BOOK REVIEW – Engines of Rebellion: Confederate Ironclads and Steam Engineering in the American Civil War

Bisbee, Saxon T., Engines of Rebellion: Confederate Ironclads and Steam Engineering in the American Civil War. Tuscaloosa: The University of Alabama Press, 2018. 264 pp.

Review by Dr Howard J. Fuller, PhD
University of Wolverhampton (UK)

It’s good news to see that scholarship like Saxon T. Bisbee’s Engines of Rebellion continues on the Confederate Navy’s ironclad program. Contemporary naval histories of the American Civil War like Admiral David Dixon Porter’s (1886) rather downplayed the South’s effort to maximise the latest technological advances in the naval state-of-the-art—in an asymmetric war effort against the North’s overwhelming maritime, industrial and financial resources. But as later research by William N. Still, Jr. in the late 1960s and early 1970s revealed, for as limited as the Confederate ironclad program proved to be, with most of its metal monsters left incomplete for lack of labor and iron, and then destroyed on the stocks to prevent capture, twenty-three casemated ironclad-rams were completed—and ‘Ram Fever’ in the North gave these naval units a strategic value as floating batteries or a ‘fleet in being’ far beyond their actual powers as conventional warships.
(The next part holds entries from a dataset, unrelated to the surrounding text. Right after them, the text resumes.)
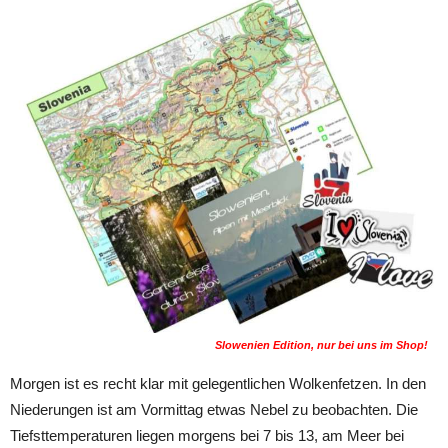
Slowenien Edition, nur bei uns im Shop!
Morgen ist es recht klar mit gelegentlichen Wolkenfetzen. In den
Niederungen ist am Vormittag etwas Nebel zu beobachten. Die
Tiefsttemperaturen liegen morgens bei 7 bis 13, am Meer bei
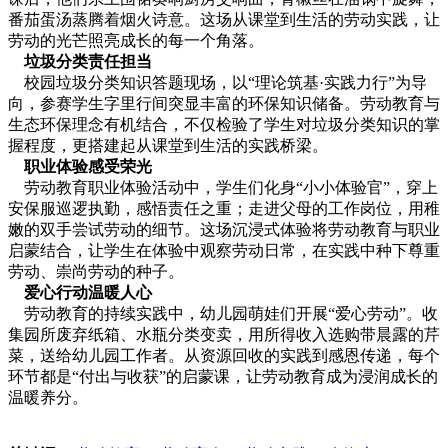
番茄蛋汤蒸腾着烟火诗意。这场从课堂到生活的劳动实践，让
劳动的光芒照亮成长的每一个角落。
垃圾分类责任担当
校园垃圾分类知识答题现场，以“理论筑基·实践力行”为导
向，参赛学生字里行间突显丰富的环保知识储备。劳动教育与
生态环保理念有机结合，不仅检验了学生对垃圾分类知识的掌
握程度，更搭建起从课堂到生活的实践桥梁。
职业体验感受荣光
劳动教育职业体验活动中，学生们化身“小小体验官”，穿上
安保服巡逻执勤，感悟责任之重；走进父母的工作岗位，用稚
嫩的双手尝试劳动的细节。这场沉浸式体验将劳动教育与职业
启蒙结合，让学生在体验中观察劳动日常，在实践中种下尊重
劳动、崇尚劳动的种子。
爱心行动温暖人心
劳动教育的持续实践中，幼儿园萌娃们开展“爱心劳动”。收
集园所废弃纸箱、水瓶分类变卖，用所得收入选购带晨露的芹
菜，送给幼儿园工作者。从资源回收的实践到感恩传递，每个
环节都是“付出与收获”的启蒙课，让劳动教育成为浸润成长的
温暖养分。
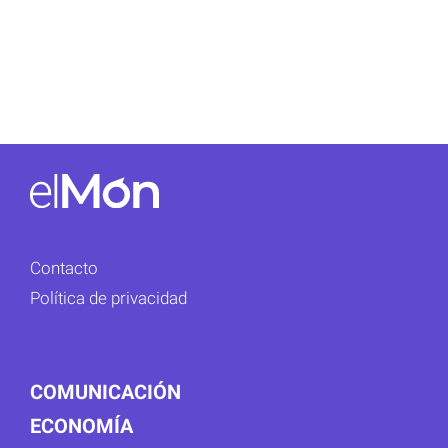
Contacto
Política de privacidad
COMUNICACIÓN
ECONOMÍA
For as starved for proper (centralised) government support as the Confederate Navy was, which might have officially diverted manpower for coal to get the Tredegar Ironworks in Virginia working at full capacity for once, and railroads carefully husbanded rather than stripped for armor-plating given the lack of 2-inch plates from Southern rolling mills, one wonders how the Civil War might have stretched longer had the South fashioned no ironclads at all? Would Charleston have held out if the CSS Chicora and Palmetto State were not lurking in the inner harbor, protecting the line of obstructions between Forts Sumter and Moultrie from any demolition attempts by the Union blockading squadron? Would Farragut have stormed into Mobile Bay sooner if not for the CSS Tennessee, requiring not just one but four Union monitors to be gathered as a sufficient ‘margin of safety’ before the attempt was finally made in August 1864? Despite the repulse of the powerful James River Squadron of ironclads Virginia II, Fredericksburg and Richmond at Trent’s Reach (23 January 1865), notably by the 15-inch guns of the double-turreted monitor USS Onondaga, all three vessels were able to retreat in good order back up to the Confederate capital. Here, their new commander, Rear Admiral Raphael Semmes, languished for the next six weeks—until ordered to scuttle his ships with the evacuation of Richmond. “The movements of the ships being confined to the head-waters of a narrow river,” he recounted in his Memoirs, “they were but little better than prison-ships.” Nevertheless, Semmes believed that even as floating batteries his damaged ironclads, “moored across the stream, in the only available channel, with obstructions below me, which would hold [any ‘fleet of the enemy’] under my fire, and that of the naval batteries on shore by which I was flanked,” still insured the defence of Richmond by water.

As Bisbee’s new study charts, ironclad by ironclad, the most technically demanding aspect of their construction was their steam machinery. And whereas by the beginning of the conflict in 1861 there was no factory in the South which could produce a reliable marine engine, the situation had radically improved by the spring of 1865. Readers might be surprised to learn that the Confederacy produced its own horizontal direct-acting steam plant—small and light enough for shallow-draft vessels with limited hull space. Not every rebel ram was powered from the converted guts of a tugboat. Even then, the ability to ram was highly over-rated—the original CSS Virginia on the first day of the Battle of Hampton Roads was only able to strike a mortal blow against the USS Cumberland because the hapless Union sailing frigate was immobile. Psychologically, the ability of Confederate ironclads (with even their sloping 4-inch thick iron shielding) to shrug off anything the Union Navy could fire at them short of a monitor-mounted 15-inch gun was more the point. So was the fact that all of the Confederate Navy’s ironclads—unlike those of the U.S., Britain, France or Russia—were mastless and with few exceptions, screw-propelled. Miserable to serve on, unseaworthy, and short-lived with their green wood hulls, they were still fairly well-armed and tough nuts to crack. The saga of ‘makeshift’ men-of-war like the CSS Arkansas in 1862 and the CSS Albemarle in 1864 was proof of that.

This was therefore the essence of the “Ironclad Revolution” underway in America and Europe by the 1860s, forcing modern navies into a “guns vs. armor” race which carried over well into the twentieth century. Large standing navies, dominated by their wooden hulls and sails, were suddenly liabilities in combat. Had the (shallow-draft, mastless, screw-propelled, and heavily-armored) USS Monitor not shown up on the second day of the Battle of Hampton Roads, the Virginia would have carried on violently stripping away every wooden vessel from the Union blockade she could reach. As Bisbee rightly concludes, the Confederate Navy’s ironclad program “allowed for the creation of what may tentatively be labelled the first all-modern navy.”